Je ne m'attarderai pas sur les absurdités de l'article. Tous les arbitraires commis ces dernières années (coup d'État contre Dilma, lawfare contre Lula) sont présentés comme de justes châtiments pour les « méfaits » du PT. Le pardon du PT est conditionné à l'abandon, par le parti, de drapeaux abhorrés, comme la démocratisation des médias et la participation populaire.

Les réponses du PT à l'article ont été – comme on pouvait s'y attendre – l'indignation. Mais j'ai tendance à croire que l'article n'a pas été écrit pour eux - c'était pour d'autres secteurs de la droite intéressés à arrêter Bolsonaro. Ils savent – ​​comme l'a écrit Ascânio Seleme – qu'il n'est pas possible d'atteindre cet objectif sans le soutien militant de la gauche du centre.

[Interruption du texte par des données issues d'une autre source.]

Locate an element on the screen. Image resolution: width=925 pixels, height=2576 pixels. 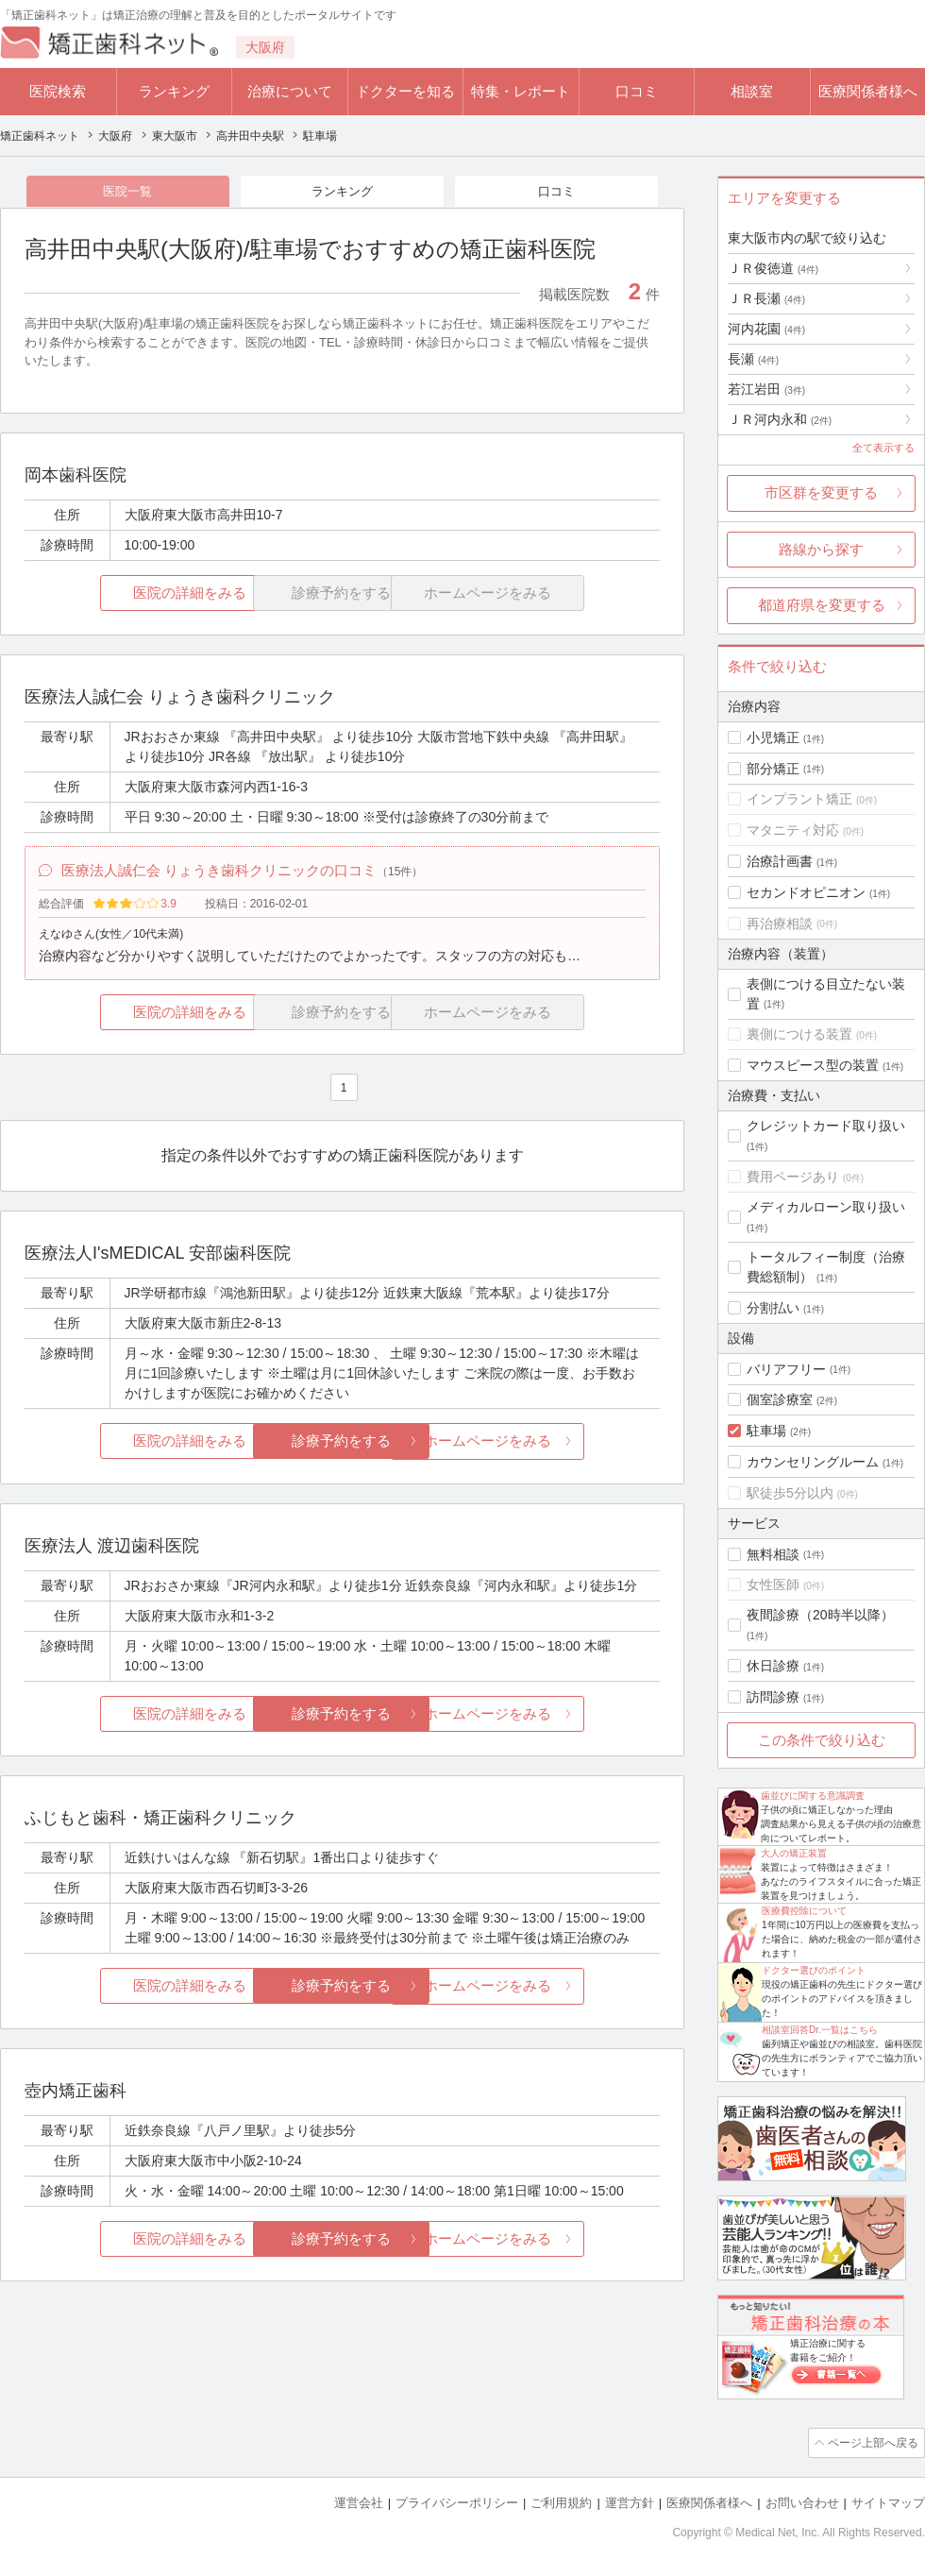 路線から探す is located at coordinates (821, 549).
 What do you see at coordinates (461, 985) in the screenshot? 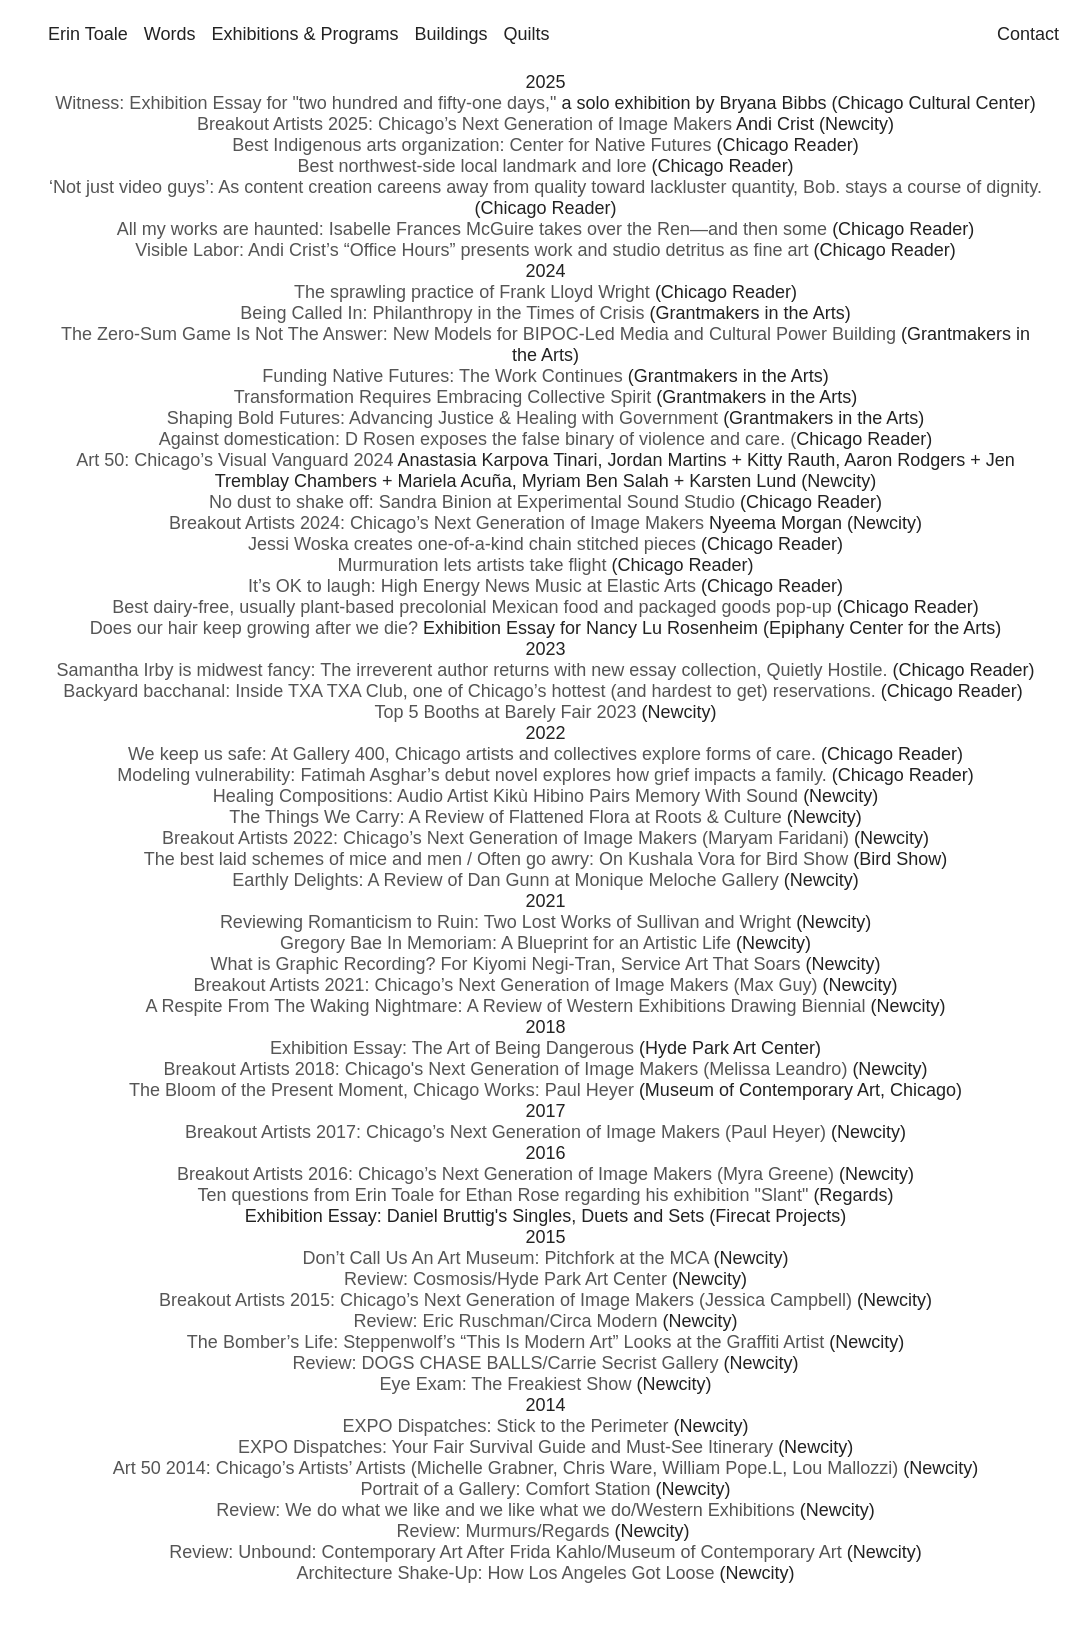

Ils ont essayé, tout d'abord, d'obtenir ce soutien sans ouvrir aucune échappatoire pour que le champ populaire ait une voix. C'était la stratégie des « fronts larges », dans laquelle la gauche n'avait rien d'autre à faire que d'embrasser FHC, Michel Temer et Luciano Huck et de signer des manifestes pour la défense de valeurs ineffables.

Il a séduit beaucoup de monde, au sein du PT lui-même mais aussi au sein du PSol. Mais l'opposition énergique de Lula a refroidi l'enthousiasme. Cette opposition, combinée au fait que beaucoup à droite ont clairement fait savoir que leur objectif dans le soi-disant «front large» était de négocier un accommodement avec Bolsonaro dans de meilleures conditions, a dégonflé ces initiatives, qui pour le moment semblent avoir chuté dans une démoralisation sans retour.

Par conséquent, Le Globe propose de faire un pas en avant. Il propose d'accepter, aujourd'hui, ce que Lula a fait tant de fois après le coup d'État, lorsqu'il s'est présenté comme candidat, et qu'il a réitéré en mettant Fernando Haddad à sa place : une renégociation qui réadmet le centre-gauche comme participant au jeu politique , payant le prix d'avoir accepté la plupart des revers de ces dernières années.

Je ne pense pas que ce soit une bonne issue. Mais le fait est que le principal conglomérat de la presse bourgeoise propose, pour son domaine, cette alternative qui, jusqu'à récemment, était la cible d'anathèmes. C'est un changement important dans la situation.

* Luis Felipe Miguel est professeur de sciences politiques à l'UnB. Auteur parmi d'autres livres de Consensus et conflit dans la démocratie contemporaine (UNESP).